Professor Jo Aldridge says training is urgently needed to make police more aware and more effective when responding to domestic violence…
Today’s report that police are overwhelmed by cases of domestic violence is no surprise. Forces need greater investment in officer training and more resources if they’re to tackle this issue effectively.
In my research I work with unsupported victims of domestic violence. I also teach undergraduate modules on the subject. Of the women I speak to in my research who have contacted the police, many of their experiences have been so bad they don’t go back.
But police officers and forces across the UK are under a lot of pressure. A host of shelters and refuges for women victims of domestic violence have been shut down as a result of austerity measures, and at the same time domestic abuse related crime has increased by almost a third (the Home Office claims greater awareness of abuse in the wake of the Jimmy Saville case and Operation Yew Tree have led to more cases being reported).
Domestic abuse training is largely inconsistent, and often amounts to just a 45-minute online tutorial, leaving officers unaware of the extent of the problem and unprepared for providing an appropriate and effective response to victims. This is not sufficient.
Last year’s HMIC report Improving the police response to domestic abuse was damning of many forces in the UK, and highlighted lack of officer training as well as inconsistent attitudes to domestic violence.
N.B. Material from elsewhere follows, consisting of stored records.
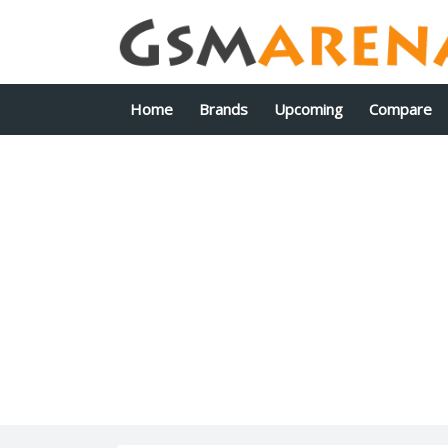
Home
Brands
Upcoming
Compare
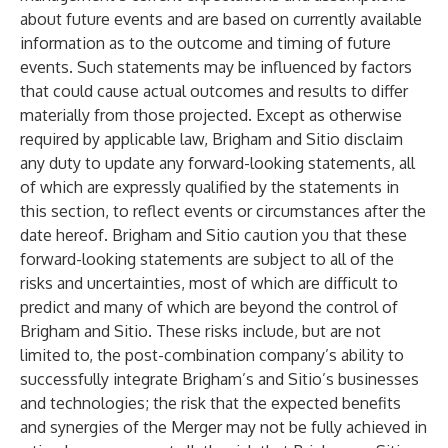
about future events and are based on currently available
information as to the outcome and timing of future
events. Such statements may be influenced by factors
that could cause actual outcomes and results to differ
materially from those projected. Except as otherwise
required by applicable law, Brigham and Sitio disclaim
any duty to update any forward-looking statements, all
of which are expressly qualified by the statements in
this section, to reflect events or circumstances after the
date hereof. Brigham and Sitio caution you that these
forward-looking statements are subject to all of the
risks and uncertainties, most of which are difficult to
predict and many of which are beyond the control of
Brigham and Sitio. These risks include, but are not
limited to, the post-combination company’s ability to
successfully integrate Brigham’s and Sitio’s businesses
and technologies; the risk that the expected benefits
and synergies of the Merger may not be fully achieved in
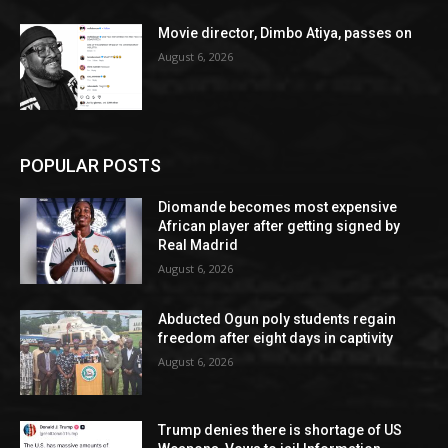
Movie director, Dimbo Atiya, passes on
August 6, 2026
POPULAR POSTS
Diomande becomes most expensive
African player after getting signed by
Real Madrid
August 6, 2026
Abducted Ogun poly students regain
freedom after eight days in captivity
August 6, 2026
Trump denies there is shortage of US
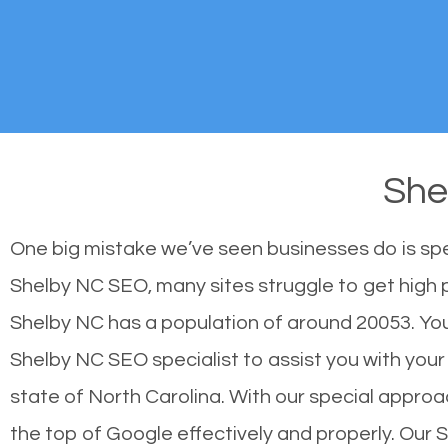
She
One big mistake we’ve seen businesses do is sp
Shelby NC SEO, many sites struggle to get high p
Shelby NC has a population of around 20053. Yo
Shelby NC SEO specialist to assist you with your s
state of North Carolina. With our special approa
the top of Google effectively and properly. Our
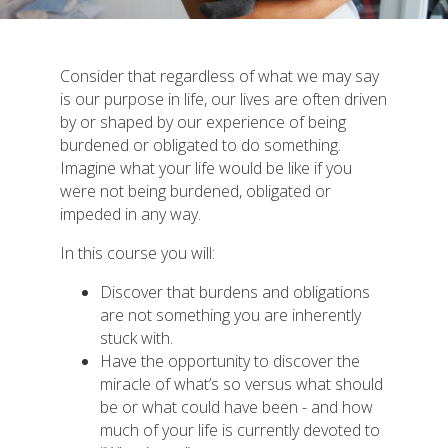
Consider that regardless of what we may say
is our purpose in life, our lives are often driven
by or shaped by our experience of being
burdened or obligated to do something.
Imagine what your life would be like if you
were not being burdened, obligated or
impeded in any way.
In this course you will:
Discover that burdens and obligations
are not something you are inherently
stuck with.
Have the opportunity to discover the
miracle of what’s so versus what should
be or what could have been - and how
much of your life is currently devoted to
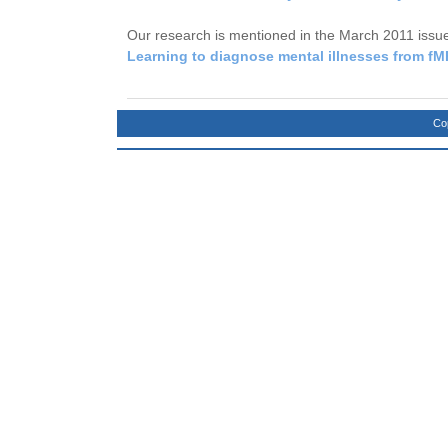
Our research is mentioned in the March 2011 issu
Learning to diagnose mental illnesses from fM
Co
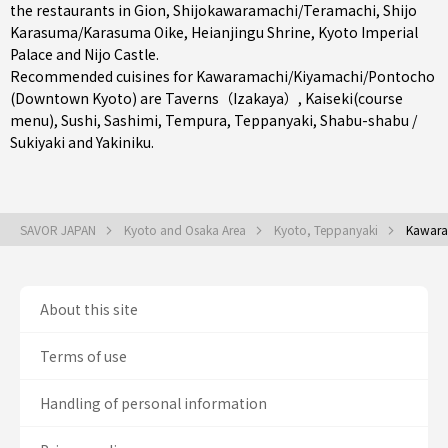
the restaurants in
Gion
,
Shijokawaramachi/Teramachi
,
Shijo
Karasuma/Karasuma Oike
, Heianjingu Shrine, Kyoto Imperial
Palace and Nijo Castle.
Recommended cuisines for Kawaramachi/Kiyamachi/Pontocho
(Downtown Kyoto) are
Taverns（Izakaya）
,
Kaiseki(course
menu)
,
Sushi
,
Sashimi
,
Tempura
,
Teppanyaki
,
Shabu-shabu /
Sukiyaki
and
Yakiniku
.
SAVOR JAPAN
Kyoto and Osaka Area
Kyoto, Teppanyaki
Kawara
About this site
Terms of use
Handling of personal information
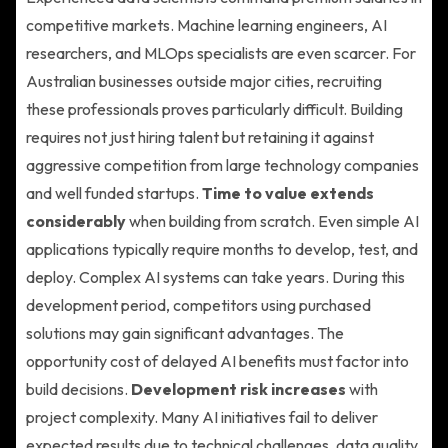
competitive markets. Machine learning engineers, AI
researchers, and MLOps specialists are even scarcer. For
Australian businesses outside major cities, recruiting
these professionals proves particularly difficult. Building
requires not just hiring talent but retaining it against
aggressive competition from large technology companies
and well funded startups.
Time to value extends
considerably
when building from scratch. Even simple AI
applications typically require months to develop, test, and
deploy. Complex AI systems can take years. During this
development period, competitors using purchased
solutions may gain significant advantages. The
opportunity cost of delayed AI benefits must factor into
build decisions.
Development risk increases
with
project complexity. Many AI initiatives fail to deliver
expected results due to technical challenges, data quality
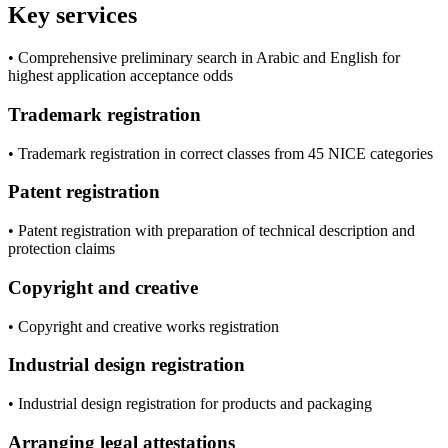
Key services
• Comprehensive preliminary search in Arabic and English for
highest application acceptance odds
Trademark registration
• Trademark registration in correct classes from 45 NICE categories
Patent registration
• Patent registration with preparation of technical description and
protection claims
Copyright and creative
• Copyright and creative works registration
Industrial design registration
• Industrial design registration for products and packaging
Arranging legal attestations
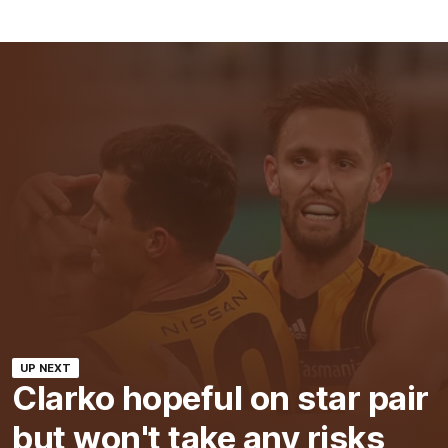
UP NEXT
Clarko hopeful on star pair
but won't take any risks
My own research has unearthed worrying attitudes at an individual level, with some officers showing little understanding about domestic violence and its impact on victims.
And yet the role of the police is key in preventing further injury and deaths from domestic violence – currently two women die every week in the UK as a result of domestic violence and some of the most appalling cases of abuse continue to go unreported.
So what’s the solution?
The police need more resources, better awareness, and increased training.
In spite of the negative attention the police have received, there is good practice out there. When managed well, the coordinated community response multi-agency approach can really make a difference. The multi-agency risk assessment conference (MARAC) brings together key personnel such as domestic abuse specialists, police, children’s social services, health and other relevant agencies at a local level to discuss how to help victims at high risk of murder or serious harm. Independent domestic violence advocates also play a key role in helping women at high risk of domestic violence
And as shortcomings in police operations are highlighted, more will hopefully be done to rectify them. The Police Federation of England and Wales today admitted more training and support is needed to ensure officers can deal with domestic abuse cases in the most appropriate and sensitive ways.
Whilst it is unlikely crimes against women will go away – currently violence against women is a global crisis, on a pandemic scale – what is important is we make sure police have the knowledge and capacity to deal with these crimes, and support victims effectively as well as do more to address the abusive behaviours of perpetrators.
Jo Aldridge is Professor of Social Policy and Criminology and Director of the Young Carers Research Group at Loughborough University.
Jo’s research focuses on the experiences and needs of vulnerable and socially excluded groups, including young carers, adults with learning difficulties and serious mental health problems and women victims-survivors of domestic violence.